Last night, I had dinner with my friend [and historian] Michael Moore, and we were talking about all the ways in which our discipline [medieval studies] works awfully hard sometimes to police its boundaries, deeming some work unacceptable, not necessarily because it’s poorly written or under-researched, but because it’s not about the right things [it won’t, apparently, garner an audience because that audience doesn’t yet exist or has, like, five members, or has “passed away” or is presumed to be impossible to call forth] or because it takes certain risks with form and with styles of argumentation, and we were laughing a little bit about how, in two publications on which we have collaborated together, we felt like we “got away” with some things, and it felt good. By “got away with some things,” we meant that we knew we had written and published some work, under the aegis of BABEL and our own somewhat unsupervised supervision, that likely would not “fly” in a lot of venues, but now it was out there, and it felt good to “get away with it.” In other words, we’re happy that we were able to do exactly the work we wanted to do—work that we always knew was risky and maybe even crazy—simply because we were willing to make what Retallack calls a “wager,” similar to Pascal’s wager, where he wrote,
God is, or He is not.

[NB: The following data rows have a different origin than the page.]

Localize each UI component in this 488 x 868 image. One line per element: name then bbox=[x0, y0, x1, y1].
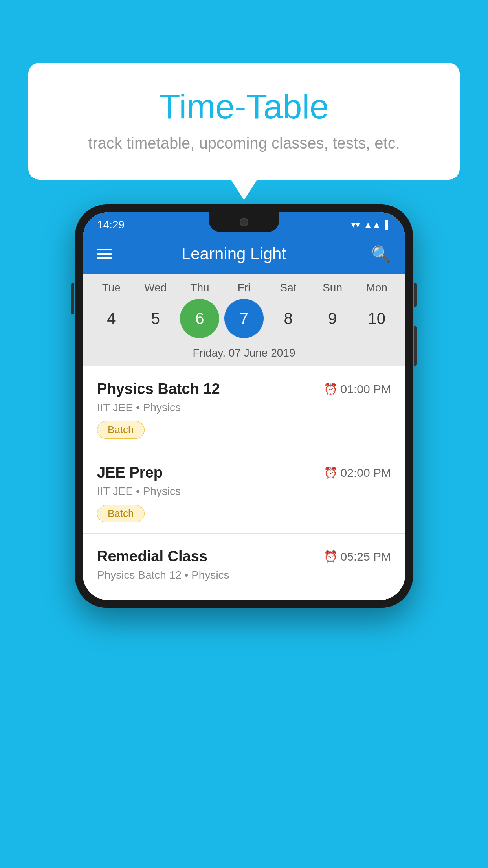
item-3-time: ⏰ 05:25 PM bbox=[324, 550, 391, 563]
item-1-time: ⏰ 01:00 PM bbox=[324, 383, 391, 396]
schedule-item-3: Remedial Class ⏰ 05:25 PM Physics Batch … bbox=[83, 534, 405, 600]
status-icons: ▾▾ ▲▲ ▌ bbox=[351, 220, 391, 230]
schedule-item-2: JEE Prep ⏰ 02:00 PM IIT JEE • Physics Ba… bbox=[83, 450, 405, 534]
status-time: 14:29 bbox=[97, 219, 125, 231]
schedule-item-1: Physics Batch 12 ⏰ 01:00 PM IIT JEE • Ph… bbox=[83, 366, 405, 450]
item-3-subtitle: Physics Batch 12 • Physics bbox=[97, 569, 391, 581]
day-8[interactable]: 8 bbox=[269, 299, 308, 338]
phone-wrapper: 14:29 ▾▾ ▲▲ ▌ Learning Light 🔍 Tue bbox=[75, 204, 413, 608]
item-2-header: JEE Prep ⏰ 02:00 PM bbox=[97, 464, 391, 481]
day-numbers: 4 5 6 7 8 9 10 bbox=[83, 294, 405, 343]
clock-icon-3: ⏰ bbox=[324, 550, 338, 563]
volume-button bbox=[71, 283, 74, 314]
item-3-title: Remedial Class bbox=[97, 548, 207, 565]
day-header-fri: Fri bbox=[224, 281, 264, 294]
item-1-title: Physics Batch 12 bbox=[97, 381, 220, 397]
batch-badge-2: Batch bbox=[97, 505, 145, 522]
item-2-subtitle: IIT JEE • Physics bbox=[97, 485, 391, 498]
phone-frame: 14:29 ▾▾ ▲▲ ▌ Learning Light 🔍 Tue bbox=[75, 204, 413, 608]
day-6-today[interactable]: 6 bbox=[180, 299, 219, 338]
day-10[interactable]: 10 bbox=[357, 299, 396, 338]
day-header-thu: Thu bbox=[180, 281, 219, 294]
day-7-selected[interactable]: 7 bbox=[224, 299, 264, 338]
phone-screen: 14:29 ▾▾ ▲▲ ▌ Learning Light 🔍 Tue bbox=[83, 212, 405, 600]
signal-icon: ▲▲ bbox=[364, 220, 381, 230]
item-3-header: Remedial Class ⏰ 05:25 PM bbox=[97, 548, 391, 565]
calendar-strip: Tue Wed Thu Fri Sat Sun Mon 4 5 6 7 8 9 … bbox=[83, 274, 405, 366]
volume-down-button bbox=[414, 326, 417, 366]
app-title: Learning Light bbox=[96, 245, 371, 263]
camera-icon bbox=[240, 218, 248, 226]
item-1-header: Physics Batch 12 ⏰ 01:00 PM bbox=[97, 381, 391, 397]
clock-icon-1: ⏰ bbox=[324, 383, 338, 395]
selected-date: Friday, 07 June 2019 bbox=[83, 343, 405, 366]
clock-icon-2: ⏰ bbox=[324, 466, 338, 479]
item-2-title: JEE Prep bbox=[97, 464, 163, 481]
app-header: Learning Light 🔍 bbox=[83, 234, 405, 274]
day-5[interactable]: 5 bbox=[136, 299, 175, 338]
schedule-list: Physics Batch 12 ⏰ 01:00 PM IIT JEE • Ph… bbox=[83, 366, 405, 600]
search-button[interactable]: 🔍 bbox=[371, 245, 391, 263]
day-header-sun: Sun bbox=[313, 281, 352, 294]
speech-bubble: Time-Table track timetable, upcoming cla… bbox=[28, 63, 460, 180]
day-header-sat: Sat bbox=[269, 281, 308, 294]
batch-badge-1: Batch bbox=[97, 421, 145, 439]
day-9[interactable]: 9 bbox=[313, 299, 352, 338]
power-button bbox=[414, 283, 417, 307]
battery-icon: ▌ bbox=[385, 220, 391, 230]
day-header-tue: Tue bbox=[92, 281, 131, 294]
day-header-mon: Mon bbox=[357, 281, 396, 294]
phone-notch bbox=[209, 212, 279, 232]
wifi-icon: ▾▾ bbox=[351, 220, 360, 230]
item-2-time: ⏰ 02:00 PM bbox=[324, 466, 391, 480]
day-header-wed: Wed bbox=[136, 281, 175, 294]
day-headers: Tue Wed Thu Fri Sat Sun Mon bbox=[83, 281, 405, 294]
day-4[interactable]: 4 bbox=[92, 299, 131, 338]
bubble-subtitle: track timetable, upcoming classes, tests… bbox=[52, 134, 436, 152]
item-1-subtitle: IIT JEE • Physics bbox=[97, 401, 391, 414]
bubble-title: Time-Table bbox=[52, 86, 436, 127]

But to which side shall we incline? Reason can decide nothing here. There is an infinite chaos which separated us. A game is being played at the extremity of this infinite distance where heads or tails will turn up. What will you wager? According to reason, you can do neither the one thing nor the other; according to reason, you can defend neither of the propositions. . . . Yes; but you must wager. It is not optional. You are embarked. Which will you choose then? Let us see. Since you must choose, let us see which interests you least. You have two things to lose, the true and the good; and two things to stake, your reason and your will, your knowledge and your happiness; and your nature has two things to shun, error and misery. Your reason is no more shocked in choosing one rather than the other, since you must of necessity choose. This is one point settled. But your happiness? Let us weigh the gain and the loss in wagering that God is. Let us estimate these two chances. If you gain, you gain all; if you lose, you lose nothing. Wager, then, without hesitation that He is.Michael and I started talking, too, about how we need more venues for scholarly publishing that would have the liberty of worrying less about outcomes and more about simply expanding the range of voices and work that could get heard. After all, even if some bad work got through, no one will end up dead [i.e., what’s the harm? don’t you want more than less?]. But this is also becoming a tiresome conversation between us. Ultimately, whether those venues do or will or will never exist, we simply must wager as Retallack argues Gertrude Stein did: “to compose authentically out of one’s contemporary situation is to live in the new time that one is taking part in making through the act of composition. Unavoidably this is to some significant extent to not know where you are going, to literally make your way with a poetics whose language leads you to see things in the changed perspective that only the present (with its new cumulus patterns) offers” [The Poethical Wager, p. 170].
8 comments:
That was beautiful (I will wager). May I ask why you used the Calvino epigraph? Specifically I'm interested in the lines:
to give speech to that which has no language, to the bird perching on the edge of the gutter, to the tree in spring and the tree in fall, to stone, to cement, to plastic
What are the limits of your wager?
Jeffrey: I actually chose that quotation from Calvino, partly because it appears in Retallack's book, in the second chapter, which is an interview/conversation between Retallack and Quinta Self, in the context of their discussion of Calvino's praise of a multiplicity of epistemologies in writing and his ideas of a "hypernovel," but the real reason I chose that quote is because it seemed very apropos to how you have been talking about your "weight of the past" project, and I was thinking even more particularly of your "At Avebury" post and Alexander's comment about the stone megalith, after "listening" to it, "It knows it killed someone." And you admit in that piece that you kind of lied to your son when you said you could definitely feel/hear something in there, too, but at the same time, much of your project here, which deals with stone megaliths as well as human corpses and abandoned barrows, is about considering whether or not these artifacts of the past bear particular "messages" or how they might "speak" in their own languages, etc., and so I thought the Calvino quotation was apt for thinking about your project: how to get out of what Calvino describes as the limited perspective of the individual self in order to give speech to what, essentially, does not possess, let's say, *human* speech. And I think this would require what Retallack calls the "dicey collaboration" between the intellect and the imagination. At the same time, however you approach this project, in which you have very purposefully chosen, in a sense, the most mute and in/non-human and *pre*-historical objects and landscapes, whatever styles and forms of articulations you choose and experiment with, you're really undertaking a project that is as much about the present as it is about the past, because your very writing itself is a kind of struggle for meaning *in* the present, for articulation in what Retallack calls the historical-sontemporary present. And by thinking about your writing [your "composition"] as you are now, you are in some small measure "taking part," as Retallack argues, in making "new time."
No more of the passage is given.